From the Durbanville Wine Valley, just a 20 minute drive from Cape Town City.
This is a rich and complex wine. Durbanville’s typical dusty, herbal notes are well supported by red and black fruit with a hint of spice and vanilla and cigar box notes. The medium-bodied palate shows Cabernet’s cooler flavours including spearmint, red berries and plum, supported by a bright line of acidity. Well–integrated élevage in French oak and fine, soft tannins make for a rounded, seamless finish. Accessible now but will be even better in 3 to 5 years. Allow breathing time for the wine to open up or decant an hour before serving. Enjoy with grilled lamb, hearty vegetable stews, risottoor beef carpaccio with parmesan shavings.
Cellar door price: R120
HISTORY 0F GROOT PHESANTEKRAAL
One of Durbanville’s oldest farms, the heritage that is Groot Phesantekraaldates back to 1698 when Cape Governor Simon van der Stel granted the land to its first owner, Captain Olof Bergh of the VOC (whose name lives on as one of the Cape’s rare aged brandies produced by the solera method).A story of improbable love, triumph and perseverance is woven into the farm’s history. Olof Bergh’s heart was captured by the beautiful Anna de Koning, daughter of a freed slave in the Jan van Riebeeck household. Anna and Bergh married in 1676 and together they farmed the land now known as Groot Phesantekraal. After her husband’s death, she became a wealthy widow, inheriting Groot Constantia. Thanks to her intelligence and beauty, she became a distinguished member of the Cape of Good Hope elite.

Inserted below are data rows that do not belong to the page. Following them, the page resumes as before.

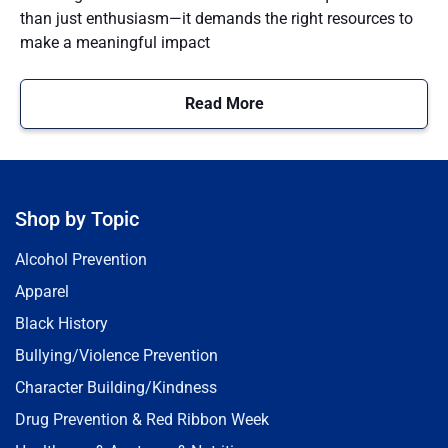
than just enthusiasm—it demands the right resources to
make a meaningful impact
Read More
Shop by Topic
Alcohol Prevention
Apparel
Black History
Bullying/Violence Prevention
Character Building/Kindness
Drug Prevention & Red Ribbon Week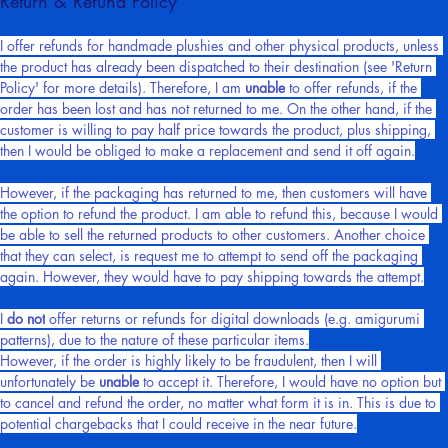
Return & Refund Policy
I offer refunds for handmade plushies and other physical products, unless 
the product has already been dispatched to their destination (see 'Return 
Policy' for more details). Therefore, I am 
unable
 to offer refunds, if the 
order has been lost and has not returned to me. On the other hand, if the 
customer is willing to pay half price towards the product, plus shipping, 
then I would be obliged to make a replacement and send it off again.
However, if the packaging has returned to me, then customers will have 
the option to refund the product. I am able to refund this, because I would 
be able to sell the returned products to other customers. Another choice 
that they can select, is request me to attempt to send off the packaging 
again. However, they would have to pay shipping towards the attempt.
I 
do not
 offer returns or refunds for digital downloads (e.g. amigurumi 
patterns), due to the nature of these particular items.
However, if the order is highly likely to be fraudulent, then I will 
unfortunately be 
unable
 to accept it. Therefore, I would have no option but 
to cancel and refund the order, no matter what form it is in. This is due to 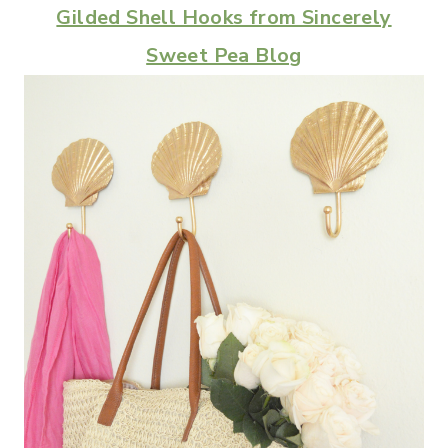
Gilded Shell Hooks from Sincerely
Sweet Pea Blog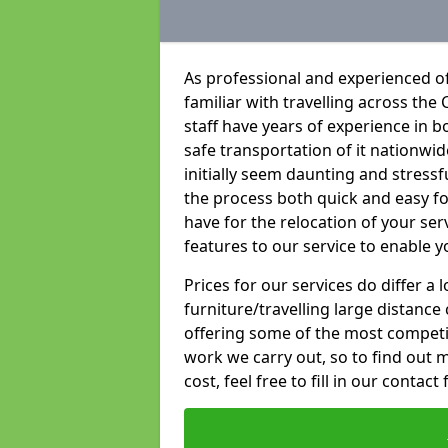
As professional and experienced o
familiar with travelling across the 
staff have years of experience in b
safe transportation of it nationwid
initially seem daunting and stress
the process both quick and easy f
have for the relocation of your ser
features to our service to enable y
Prices for our services do differ a
furniture/travelling large distance
offering some of the most competiti
work we carry out, so to find out 
cost, feel free to fill in our contact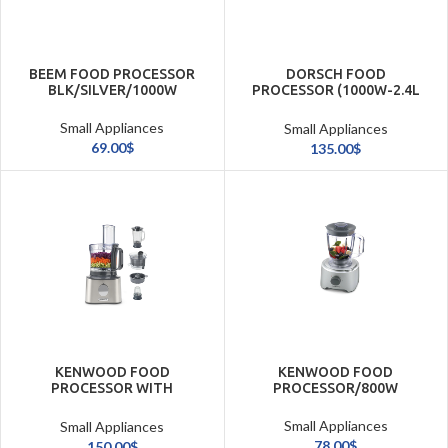
BEEM FOOD PROCESSOR
DORSCH FOOD
BLK/SILVER/1000W
PROCESSOR (1000W-2.4L
BOWL+ACCESSORIES)
Small Appliances
Small Appliances
69.00
$
135.00
$
KENWOOD FOOD
KENWOOD FOOD
PROCESSOR WITH
PROCESSOR/800W
GRINDER/800W
Small Appliances
Small Appliances
78.00
$
150.00
$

Records show that by 1756 some 40 000 vines had been planted on Groot Phesantekraal. In 1759 the property was sold to the Louw family and later purchased by Arend Brink in 1897. Primarily devoted to mixed farming (grains, cattle and sheep), fourth generation current custodians André (Oubaas) and Ronelle Brink planted vineyards covering 50ha of its 840ha expanse in 1996.